Future Tech, V 18.1

New discoveries in quantum materials

Photo: (l to r) Michael Zurich, Alfred Zong, Bailey Nebgen, Jacob Spies, Sheng-Chih Lin, and Giulia Pacchioni stand next to the cover of Nature Reviews Materials magazine on the wall with illustration for the article on Ultrafast spectroscopy for quantum materials.

By Michael Zuerch

In the last decade, quantum materials have garnered much attention due to their unique properties resulting from interactions between charge, spin, and lattice degrees of freedom at the molecular level in addition to topological effects that can create unique properties at material surfaces. These new materials have the potential to revolutionize fields such as clean energy production, energy storage, quantum computation, and
communications. 

Understanding the underlying phenomena is critical for the design of future quantum materials and their integration into complex devices. Traditionally, researchers have focused on modifying these materials’ properties using static methods such as strain, temperature, applied electric and magnetic fields, chemical composition, or advanced geometric assembly. Now researchers are starting to study time-dependent properties in quantum materials by using light pulses to dynamically engineer material properties with response times down to the femtosecond timescale often referred to as “ultrafast timescale”. Such dynamical control is particularly important in applications that require fast switching of a material property such as in memory and computation. 
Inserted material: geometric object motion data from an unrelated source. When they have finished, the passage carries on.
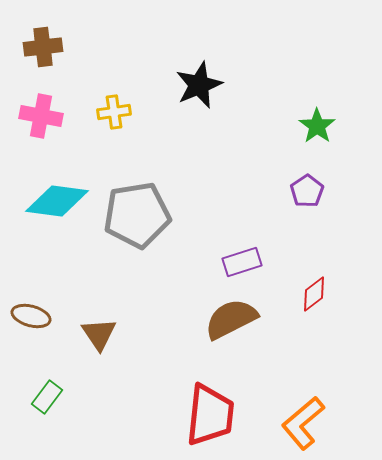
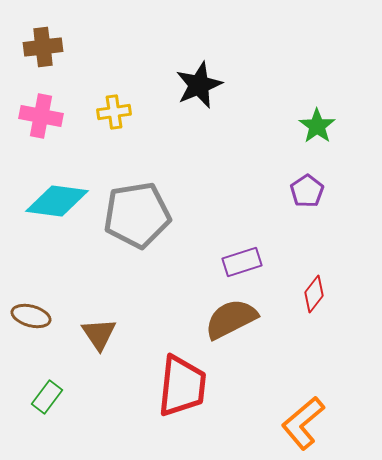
red diamond: rotated 15 degrees counterclockwise
red trapezoid: moved 28 px left, 29 px up
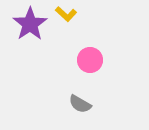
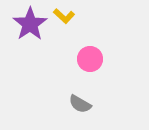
yellow L-shape: moved 2 px left, 2 px down
pink circle: moved 1 px up
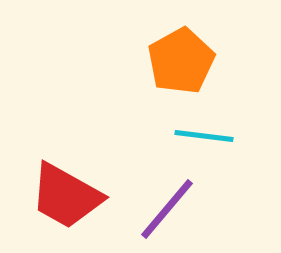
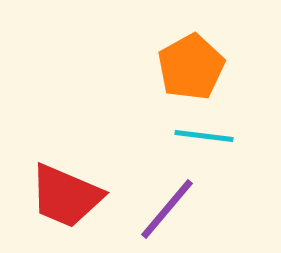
orange pentagon: moved 10 px right, 6 px down
red trapezoid: rotated 6 degrees counterclockwise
llustration Ella Maru Studio

Largely unexplored are such questions as, how tiny energy fluctuations in a system with coupled degrees of freedom can lead to drastic changes of macroscopic properties; how exotic ground or excited states emerge from changes in crystal symmetry or electronic topology; and how quantum materials behave in realistic environments for integration into real-world applications. An example of this is a mysterious phase of matter called strange-metal phase, which exhibits transport phenomena without well-defined quasiparticles. While we know this phase exists and has been observed in many quantum materials, it does not follow known concepts of transport and even a theoretical description is absent. Sparked by curiosity to understand the underlaying physical phenomena, scientists are currently working to describe and measure this phase from a spectroscopic or symmetry point of view. 

Ultrafast techniques such as photoemission, scattering, and optical spectroscopies have become powerful tools for studying time-dependent properties in quantum materials. However, conventional time-resolved methods 

lack sensitivities for example to separate contributions by atomic elements, buried interfaces, symmetry, and topology on relevant timescales. These shortcomings call for the development of more advanced methods straddling the interface between materials
science, physics, and chemistry. 

The group of Assistant Professor Michael Zuerch is exploring this interesting new space of non-equilibrium phenomena in quantum materials by the development and application of novel types of spectroscopies in pursuit of unlocking the mysteries of quantum materials. In a recent review published in Nature Reviews Materials, three ultrafast spectroscopy methods are discussed, including Attosecond Transient Absorption Spectroscopy (ATAS); Solid-state High Harmonic Generation Spectroscopy (sHHG); and Extreme-ultraviolet Second Harmonic Generation Spectroscopy (XUV-SHG). These techniques have only begun to be applied to the study of quantum materials in the past few years. Zuerch has established the Ultrafast Materials Chemistry Laboratory operated by his group in the basement of Giauque Hall. 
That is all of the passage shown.